While it might be obvious, VA mortgages are only available to eligible applicants. In general, eligibility for a VA mortgage comes from being in the military for at least 90 days during wartime periods, 181 days in non wartime periods, as spouse of a deceased vet who was killed in the line of duty, and as a reservist with at least 6 years of service.
Eligibility is one feature of VA loans, let’s look at some more of the major features to help you decide on whether this mortgage is right for you.

Purchase or Refinance – against popular belief, VA mortgages are good for either buying a home or refinancing your current mortgage. Many people think that VA loans are only for home purchases – but the VA refinance program is one great program if you have very little equity in your home and you want to save some money on your payments.
No Mortgage Insurance – Unlike other mortgage programs from Fannie Mae, Freddie Mac and FHA, VA loans do not have mortgage insurance. With no monthly mortgage insurance required payments for VA loans versus payments for these other loan types are generally less expensive which means that the loan applicant can either afford a slightly bigger mortgage or more easily qualify.
Lower Mortgage Rates – Mortgage rates are determined in large part based on the risk of the mortgage and the applicant. VA mortgage rates are very competitive when compared to Conventional mortgages from Fannie Mae and Freddie Mac as well as FHA. The reason for this is that the US government guarantees a portion of the mortgage against default in favor of the mortgage investor. What this means is that VA loans are less risky than other mortgage types which means that lenders can offer better interest rates.
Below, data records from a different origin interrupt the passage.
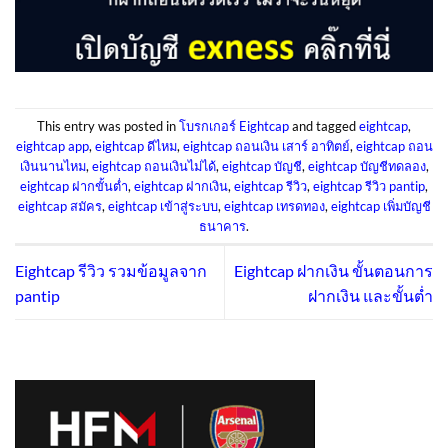
This entry was posted in
โบรกเกอร์ Eightcap
and tagged
eightcap
,
eightcap app
,
eightcap ดีไหม
,
eightcap ถอนเงิน เสาร์ อาทิตย์
,
eightcap ถอน
เงินนานไหม
,
eightcap ถอนเงินไม่ได้
,
eightcap บัญชี
,
eightcap บัญชีทดลอง
,
eightcap ฝากขั้นต่ำ
,
eightcap ฝากเงิน
,
eightcap รีวิว
,
eightcap รีวิว pantip
,
eightcap สมัคร
,
eightcap เข้าสู่ระบบ
,
eightcap เทรดทอง
,
eightcap เพิ่มบัญชี
ธนาคาร
.
Eightcap รีวิว รวมข้อมูลจาก
Eightcap ฝากเงิน ขั้นตอนการ
pantip
ฝากเงิน และขั้นต่ำ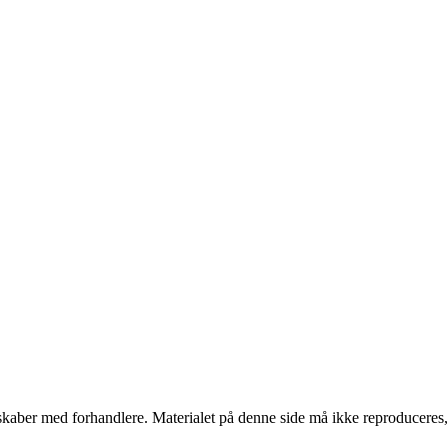
erskaber med forhandlere. Materialet på denne side må ikke reproduceres,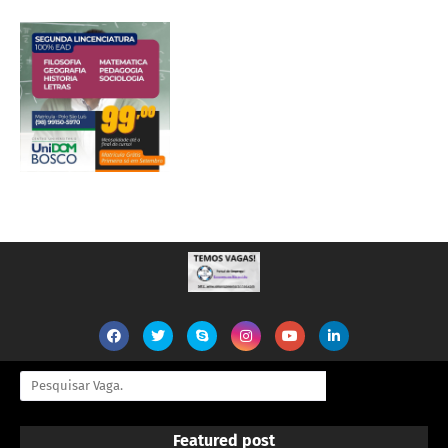
Featured post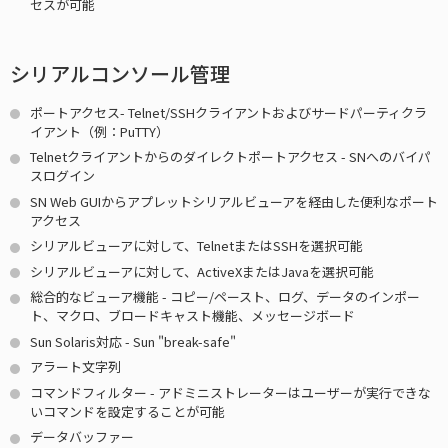
セスが可能
シリアルコンソール管理
ポートアクセス- Telnet/SSHクライアントおよびサードパーティクラ
イアント（例：PuTTY）
Telnetクライアントからのダイレクトポートアクセス - SNへのバイパ
スログイン
SN Web GUIからアプレットシリアルビューアを経由した便利なポート
アクセス
シリアルビューアに対して、TelnetまたはSSHを選択可能
シリアルビューアに対して、ActiveXまたはJavaを選択可能
総合的なビューア機能 - コピー/ペースト、ログ、データのインポー
ト、マクロ、ブロードキャスト機能、メッセージボード
Sun Solaris対応 - Sun "break-safe"
アラート文字列
コマンドフィルター - アドミニストレーターはユーザーが実行できな
いコマンドを設定することが可能
データバッファー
Eligibility Can Be Reused – There is a popular myth out there that once you use your VA loan benefit that you cannot use it again. This is simply not true. Your eligibility will determine the maximum loan amount that you can get. If you don’t use that full loan amount, it is possible under certain circumstance to have a second VA loan equal to the remainder of what you are eligible for. Also, as long as you are eligible (like you don’t default on a VA mortgage or a student loan for example) if you sell your home and payoff your Va loan you can regain your full elibility status.